I am wondering whether anyone else has faced this development. I’ve had upwards of 25 procedures on my AVM, from sceloro’s to embo’s and two attempted resections. But my AVM is a fighter, and keeps growing back. After my last attempted resection, it was found that the AVM has encased my tibial nerve at the tarsal tunnel and into the sole of my foot, such that (as the world-class surgeons told me) it would inevitably keep regrowing.
Further, it has managed to invade the nerve itself. The doctor explained it like a box of spaghetti with about 5 strands of spaghetti in the box, and the empty space is usually fat insulating the nerve fibers inside of the nerve sheath - but the AVM has been so aggressive that vascular components have invaded the nerve sheath and replaced the fat. As you’d probably imagine, it’s not a fun time.
I have an appointment next month with the Mayo Clinic, to get scans and meet with doctors. They seem to think they can help, but my doctors (experts in their own right) are warning me that there’s nothing to be done about the level of nerve involvement. I’m just wondering if anyone has dealt with anything similar and can give me insight into their experience?

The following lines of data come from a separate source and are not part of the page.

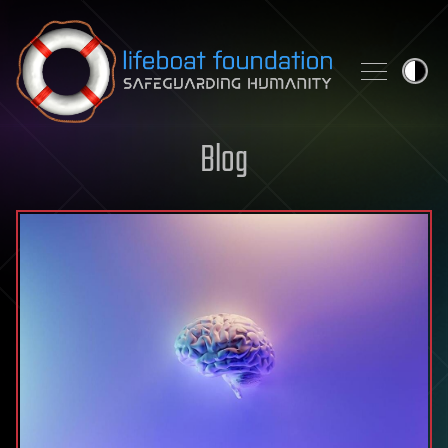
Skip to content
Blog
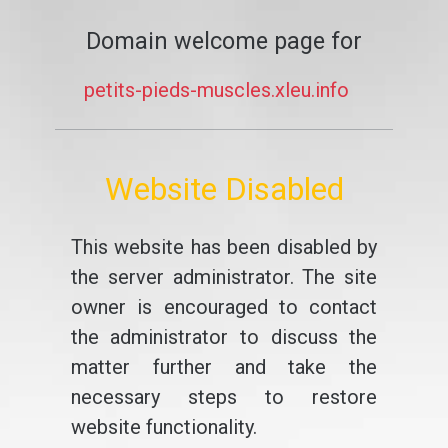
Domain welcome page for
petits-pieds-muscles.xleu.info
Website Disabled
This website has been disabled by
the server administrator. The site
owner is encouraged to contact
the administrator to discuss the
matter further and take the
necessary steps to restore
website functionality.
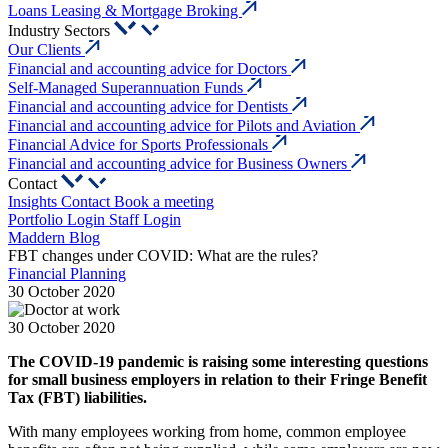
Loans Leasing & Mortgage Broking
Industry Sectors
Our Clients
Financial and accounting advice for Doctors
Self-Managed Superannuation Funds
Financial and accounting advice for Dentists
Financial and accounting advice for Pilots and Aviation
Financial Advice for Sports Professionals
Financial and accounting advice for Business Owners
Contact
Insights
Contact
Book a meeting
Portfolio Login
Staff Login
Maddern Blog
FBT changes under COVID: What are the rules?
Financial Planning
30 October 2020
30 October 2020
The COVID-19 pandemic is raising some interesting questions
for small business employers in relation to their Fringe Benefit
Tax (FBT) liabilities.
With many employees working from home, common employee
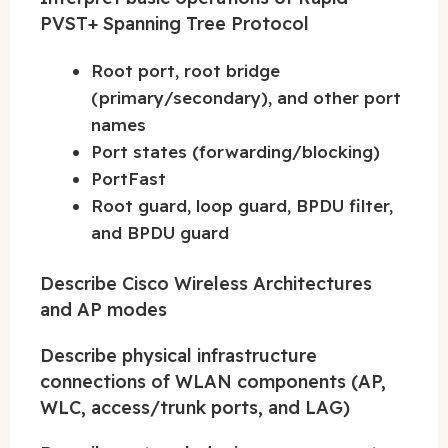
PVST+ Spanning Tree Protocol
Root port, root bridge
(primary/secondary), and other port
names
Port states (forwarding/blocking)
PortFast
Root guard, loop guard, BPDU filter,
and BPDU guard
Describe Cisco Wireless Architectures
and AP modes
Describe physical infrastructure
connections of WLAN components (AP,
WLC, access/trunk ports, and LAG)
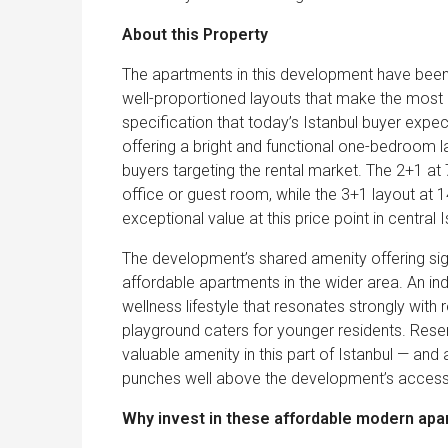
About this Property
The apartments in this development have been d
well-proportioned layouts that make the most of
specification that today’s Istanbul buyer expec
offering a bright and functional one-bedroom l
buyers targeting the rental market. The 2+1 at
office or guest room, while the 3+1 layout at
exceptional value at this price point in central I
The development’s shared amenity offering sig
affordable apartments in the wider area. An i
wellness lifestyle that resonates strongly with r
playground caters for younger residents. Res
valuable amenity in this part of Istanbul — and 
punches well above the development’s accessib
Why invest in these affordable modern apa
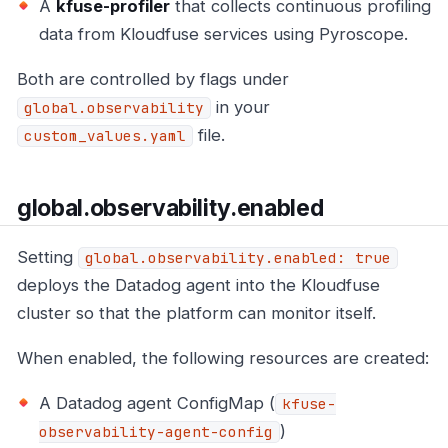
A
kfuse-profiler
that collects continuous profiling
data from Kloudfuse services using Pyroscope.
Both are controlled by flags under
in your
global.observability
file.
custom_values.yaml
global.observability.enabled
Setting
global.observability.enabled: true
deploys the Datadog agent into the Kloudfuse
cluster so that the platform can monitor itself.
When enabled, the following resources are created:
A Datadog agent ConfigMap (
kfuse-
)
observability-agent-config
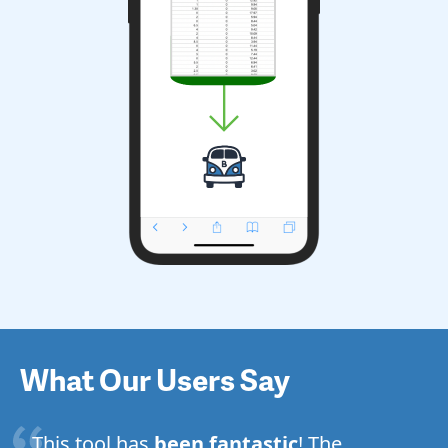
What Our Users Say
This tool has
been fantastic
! The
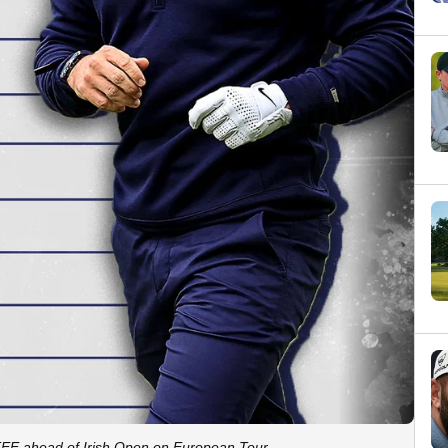
E ahead of Irish Open on European Tour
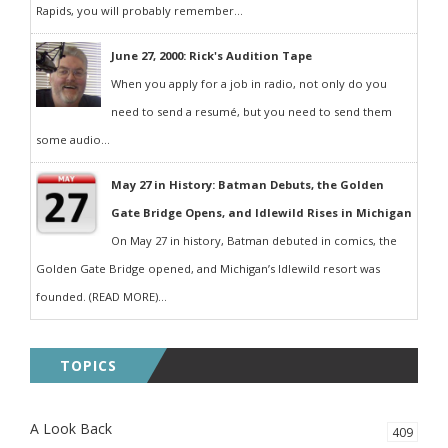
Rapids, you will probably remember...
June 27, 2000: Rick's Audition Tape
When you apply for a job in radio, not only do you
need to send a resumé, but you need to send them
some audio...
May 27 in History: Batman Debuts, the Golden
Gate Bridge Opens, and Idlewild Rises in Michigan
On May 27 in history, Batman debuted in comics, the
Golden Gate Bridge opened, and Michigan’s Idlewild resort was
founded. (READ MORE)...
TOPICS
A Look Back
409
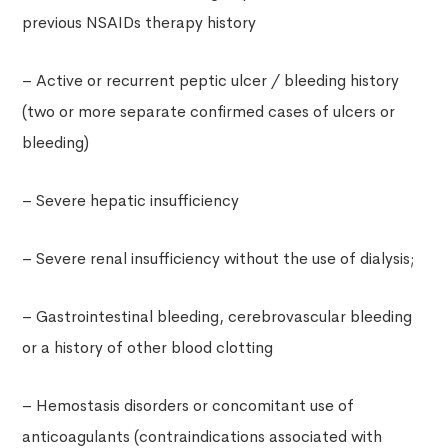
previous NSAIDs therapy history
– Active or recurrent peptic ulcer / bleeding history
(two or more separate confirmed cases of ulcers or
bleeding)
– Severe hepatic insufficiency
– Severe renal insufficiency without the use of dialysis;
– Gastrointestinal bleeding, cerebrovascular bleeding
or a history of other blood clotting
– Hemostasis disorders or concomitant use of
anticoagulants (contraindications associated with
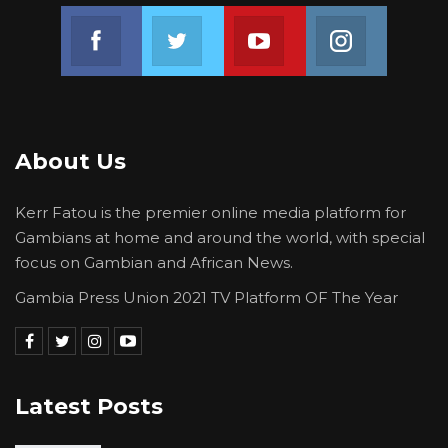
Join us on Facebook
Join us on Twitter
Join us on Youtube
Join us on 
About Us
Kerr Fatou is the premier online media platform for
Gambians at home and around the world, with special
focus on Gambian and African News.
Gambia Press Union 2021 TV Platform OF The Year
Latest Posts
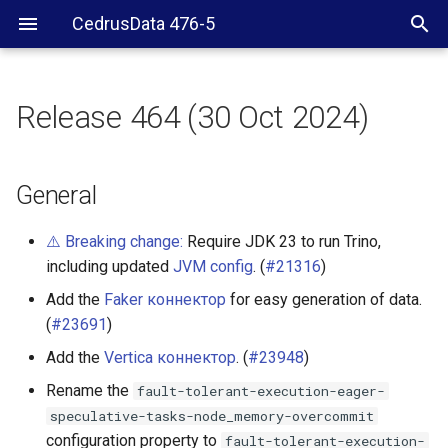
CedrusData 476-5
Release 464 (30 Oct 2024)
General
Accumulo connector
General
BigQuery connector
⚠️ Breaking change:
Require JDK 23 to run Trino,
including updated
JVM config
. (
#21316
)
Delta Lake connector
Add the
Faker коннектор
for easy generation of data.
(
#23691
)
Hive connector
Add the
Vertica коннектор
. (
#23948
)
Hudi connector
Rename the
fault-tolerant-execution-eager-
speculative-tasks-node_memory-overcommit
Iceberg connector
configuration property to
fault-tolerant-execution-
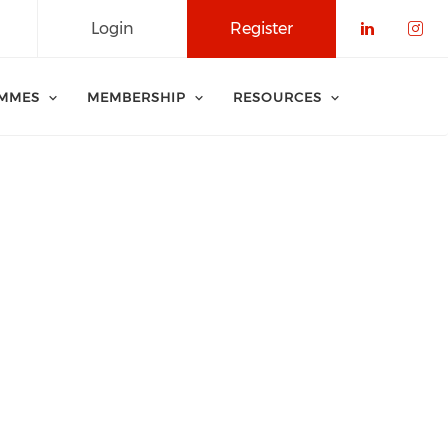
Login
Register
Check o
Che
MMES
MEMBERSHIP
RESOURCES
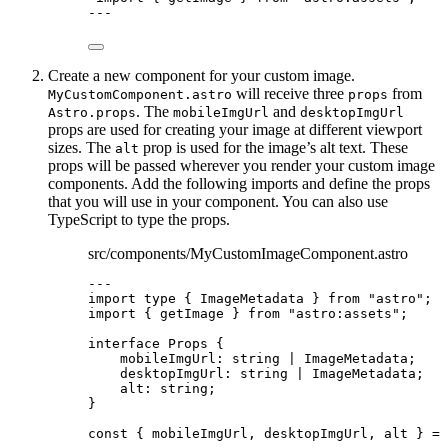
---
Create a new component for your custom image.
will receive three
from
MyCustomComponent.astro
props
. The
and
Astro.props
mobileImgUrl
desktopImgUrl
props are used for creating your image at different viewport
sizes. The
prop is used for the image’s alt text. These
alt
props will be passed wherever you render your custom image
components. Add the following imports and define the props
that you will use in your component. You can also use
TypeScript to type the props.
src/components/MyCustomImageComponent.astro
---
import
type
 { ImageMetadata } 
from
"
astro
"
;
import
 { getImage } 
from
"
astro:assets
"
;
interface
 Props {
mobileImgUrl
:
string
|
ImageMetadata
;
desktopImgUrl
:
string
|
ImageMetadata
;
alt
:
string
;
}
const { 
mobileImgUrl
, 
desktopImgUrl
, 
alt
 } = 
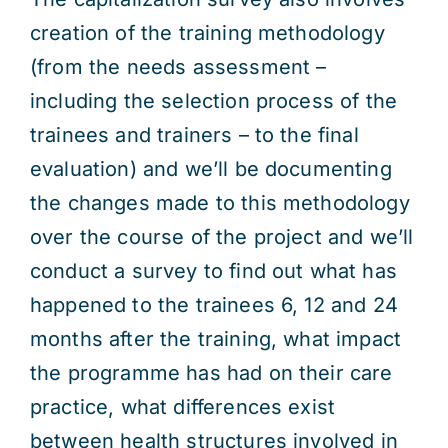
creation of the training methodology
(from the needs assessment –
including the selection process of the
trainees and trainers – to the final
evaluation) and we’ll be documenting
the changes made to this methodology
over the course of the project and we’ll
conduct a survey to find out what has
happened to the trainees 6, 12 and 24
months after the training, what impact
the programme has had on their care
practice, what differences exist
between health structures involved in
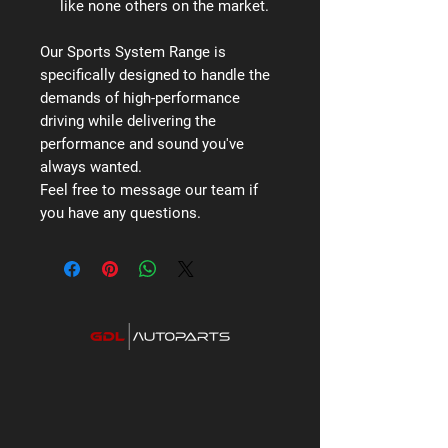
like none others on the market.
Our Sports System Range is
specifically designed to handle the
demands of high-performance
driving while delivering the
performance and sound you've
always wanted.
Feel free to message our team if
you have any questions.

I have an extremity AVM in my right arm. I’ve had 4 embolizations & 1 went wrong. They embolized an artery instead of a vein. It was the most painful thing I’ve ever experienced. The flesh necrosed from the inside out. I am having tremors & now seeking answers from a vascular specialist. I haven’t done anything to my AVM for 16 years because of the fear. I too am afraid mine has invaded the nerves. I wish I could be of more help. The extremity AVM’s seem to be more rare & answers are hard to come by.
Wow, I’m sorry to hear that - it sounds like an absolutely awful experience. I, too, had a bad embo experience, not as bad as yours, but a new doctor was far too aggressive and I ended up being in significantly more pain post-procedure than I had been beforehand. It caused me to shy away from any further treatments for about 7 or 8 years as well, but I got another MRI when I started not being able to walk more than a couple blocks due to the pain and that’s when I discovered this development.
The interventional radiologist and nerve specialist are telling me to moderate my expectations (hard to say how much of that is run of the mill surgeon ego stuff though, hence the ask here), but I’ll follow up after these tests and consults and share what the Mayo doctors said.